AISLE SAY Toronto

INTIMATE APPAREL

by Lynn Nottage
Directed by Philip Akin
Closed
www.canadianstage.com

Reviewed by Robin Breon

 

If there is one thing that we can learn about the theatre by watching Lynn Nottage's flawless play, Intimate Apparel (which originally premiered at Baltimore's Centre Stage in 2003), it is that if you actually study the craft of theatre it may help you to go on and - as is true in the case of Ms. Nottage - do great things. The 46 year old playwright studied at Brown University and the Yale School of Drama, and is the recipient of a Guggenheim Fellowship, the NY Drama Critics Circle Award, the John Gassner Outer Critics Circle award, a MacArthur Genius Grant (not to mention a Pulitzer Prize) as well as numerous other awards.

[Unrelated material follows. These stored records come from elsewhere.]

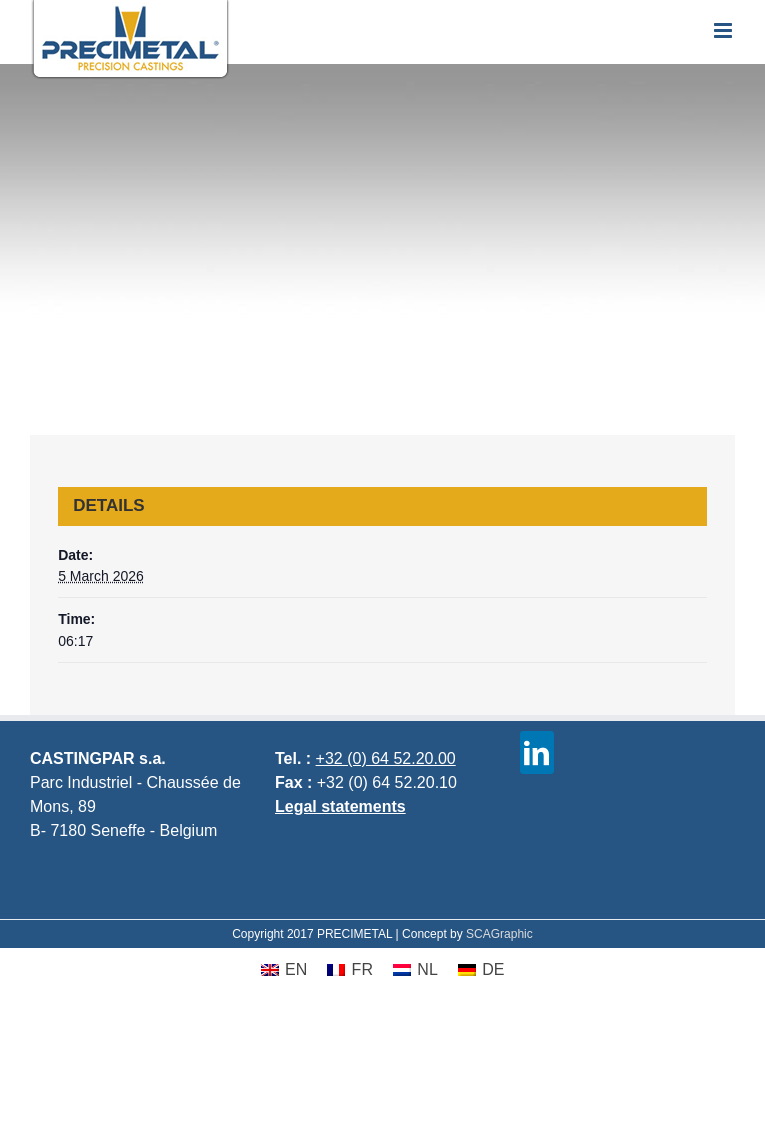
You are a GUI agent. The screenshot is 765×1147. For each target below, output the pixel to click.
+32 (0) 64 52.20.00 (386, 758)
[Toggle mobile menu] (724, 30)
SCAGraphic (499, 934)
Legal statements (340, 806)
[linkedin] (537, 752)
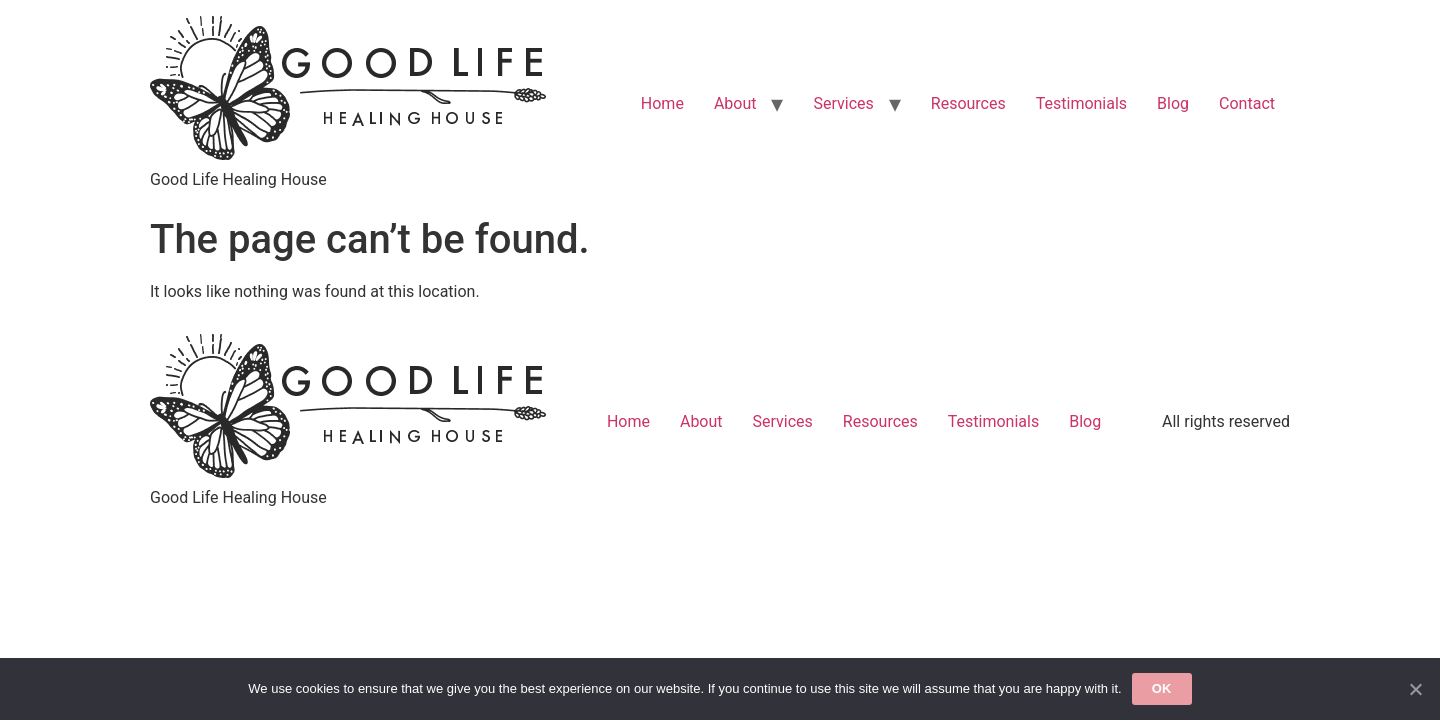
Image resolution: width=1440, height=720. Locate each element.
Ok (1162, 688)
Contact (1247, 103)
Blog (1173, 103)
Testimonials (1081, 103)
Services (843, 103)
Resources (968, 103)
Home (662, 103)
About (735, 103)
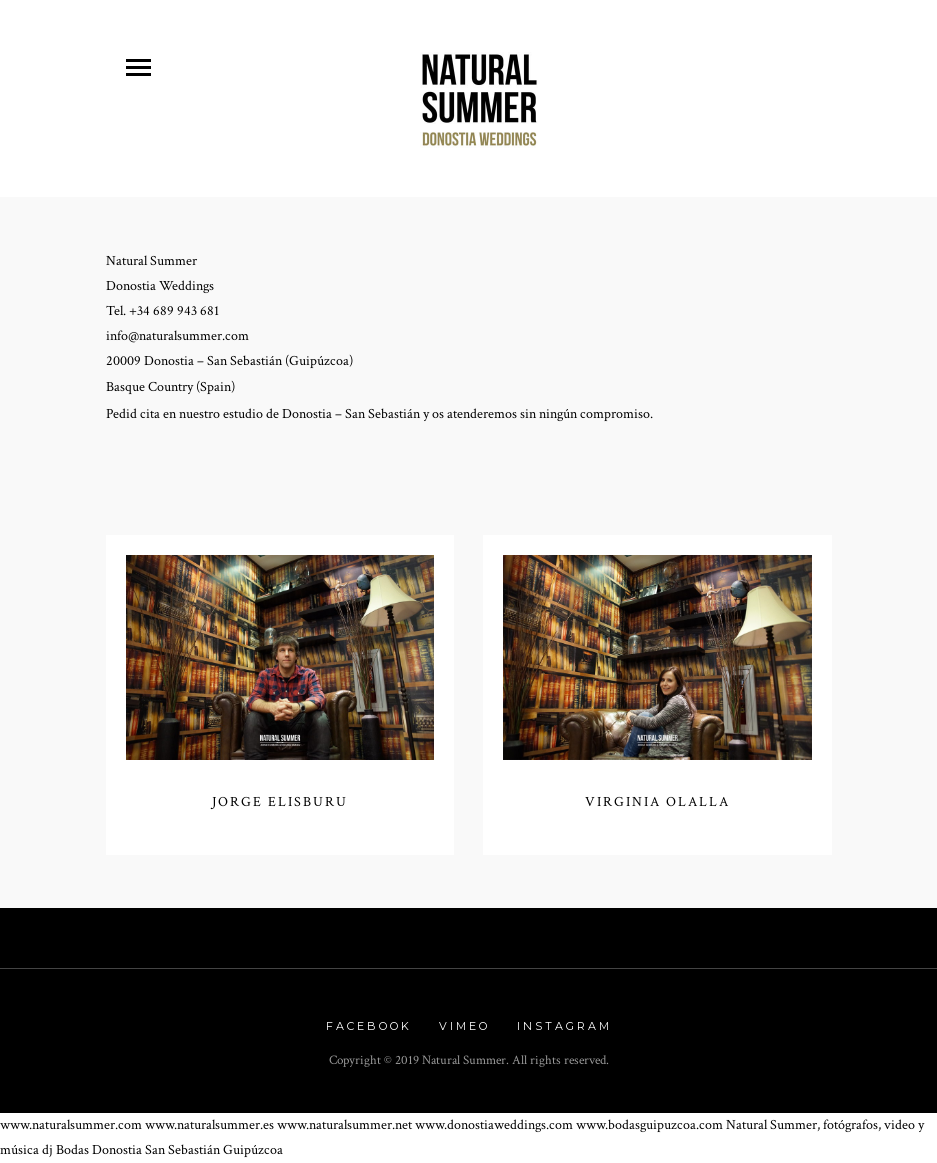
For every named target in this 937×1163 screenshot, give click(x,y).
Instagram (564, 1026)
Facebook (369, 1026)
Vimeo (464, 1026)
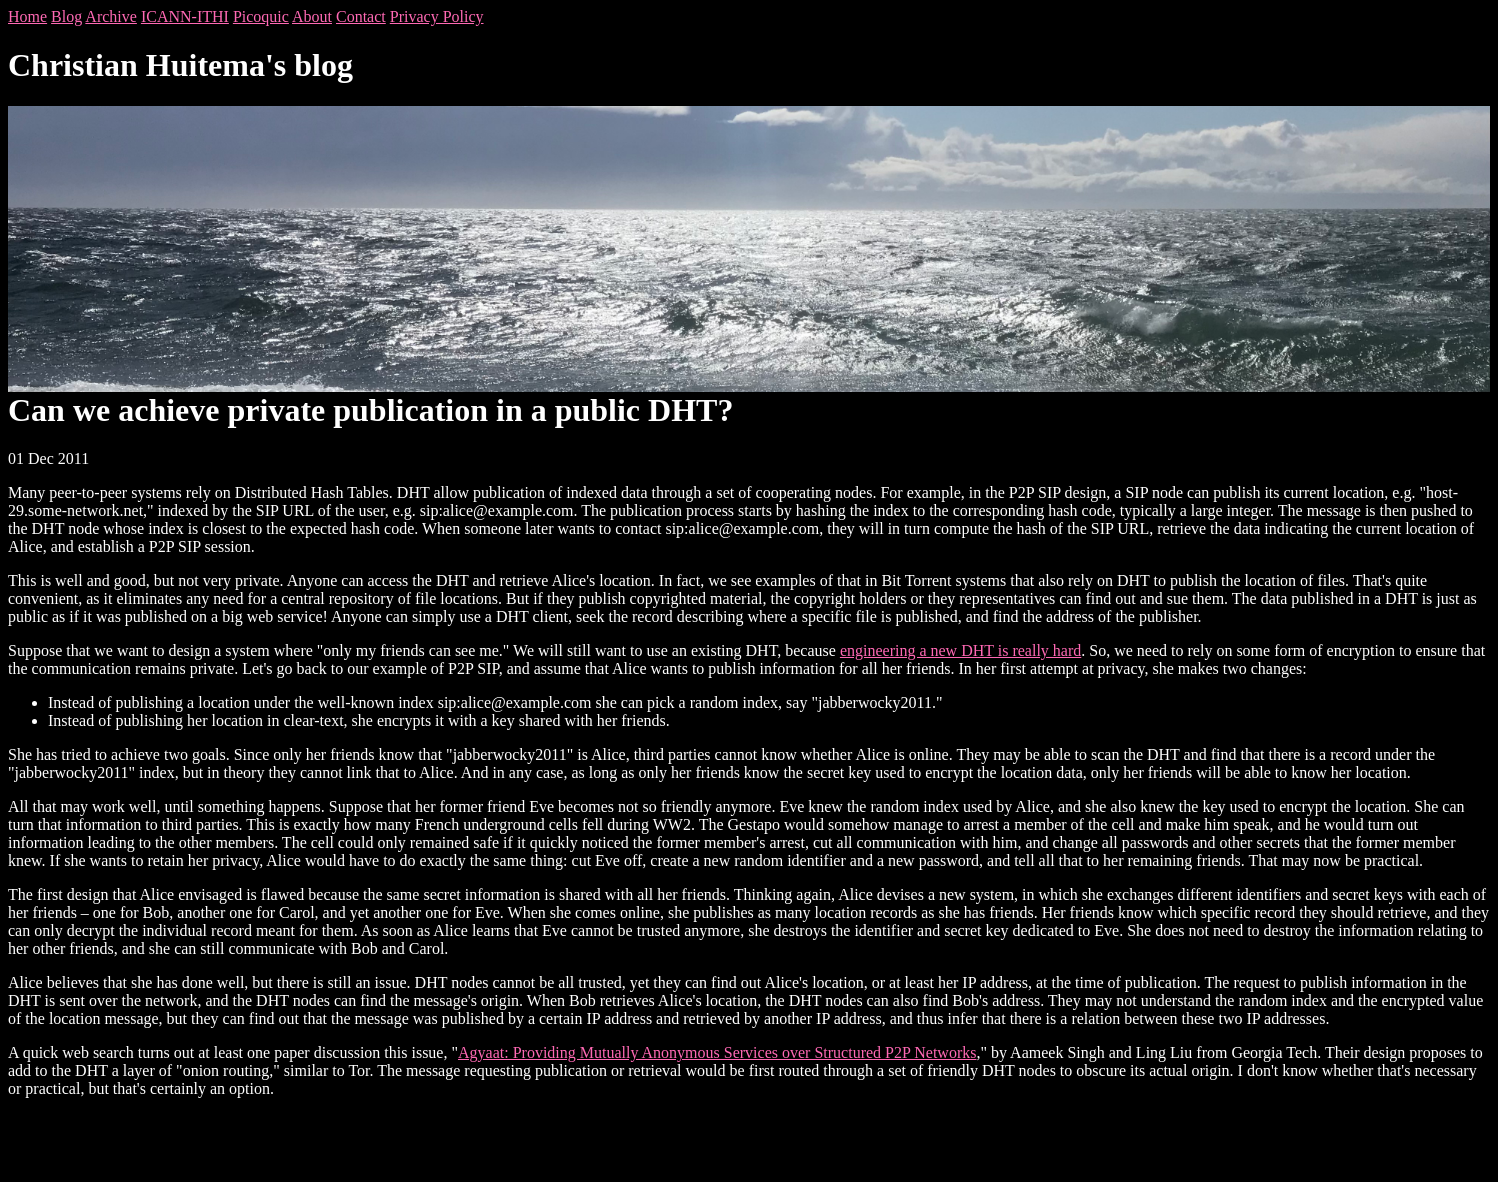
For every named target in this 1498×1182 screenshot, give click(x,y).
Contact (361, 16)
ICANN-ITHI (185, 16)
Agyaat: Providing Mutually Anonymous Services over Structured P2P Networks (717, 1052)
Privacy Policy (437, 16)
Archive (111, 16)
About (312, 16)
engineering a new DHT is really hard (960, 650)
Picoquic (261, 16)
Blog (66, 16)
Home (27, 16)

She clearly thinks about what she is doing and then goes out and does it very well indeed.

 

The only thing better than writing a good play is having it presented properly and by that I mean in a venue that is appropriate with production values that support the work rather than undermining it. And for this we have to thank Philip Aiken, the artistic director of Obsidian Theatre, Canada's largest Black theatre company, for ensuring that this play would be seen in Toronto. Intimate Apparel had its intimate Canadian premiere in 2008 at the small 167 seat upstairs space at Berkeley Street before general manager of Can Stage, David Abel, invited the show onto the mainstage of the Bluma Appel Theatre where it rightfully belongs.

 

This class based story of interlocking characters in turn of the century New York (1905), takes it strength from the central role of Esther, the African American seamstress who, in the first act, carries on a long distance romantic correspondence with a labourer who is employed in the building of the Panama Canal. Raven Dauda as Esther plays the self-reliant woman who, at the age of 35, only lacks confidence in the area of her social skills. She interacts with Mrs. Dickson (Marium Carvell), the owner of the boarding house where she has lived in lower Manhattan for the past 18 years; with Mrs. Van Buren (played by Carly Street) who is the upper class, lonely socialite for whom Esther constructs enticing corsets; with Mayme (Lisa Berry) the local piano playing prostitute; with Mr. Marks (Alex Poch-Goldin), the shy Orthodox Jewish merchant who sells her fabric; and, finally, with George (Kevin Hanchard), Esther's love interest who we hear by way of long distance, romantically recited correspondence in the first act and who emerges "for real" in the second act.

 

A well crafted play demands the skills of gifted actors and here again, Aiken's production rings pitch perfect true. The sweeping romantic arch of the play and the neatly delineated main characters, captures much of what was compelling about the style of 19th century American melodrama, so much so that, at a critical point in the second act, audience members (especially the women) are moved to call out a warning to their heroine, Esther, "don't do it!", "no, don't you do it girl!" - such is the emotional pull of this play.

 

Although the Canadian Stage Company's new artistic and general director, Matthew Jocelyn, has not yet announced his upcoming season (the first that he will produce) at this writing, one thing is certain - Lynn Nottage's new play, Ruined (her take on Brecht's Mother Courage and Her Children) is definitely on the bill, to be directed by Mr. Aiken. For that we give thanks.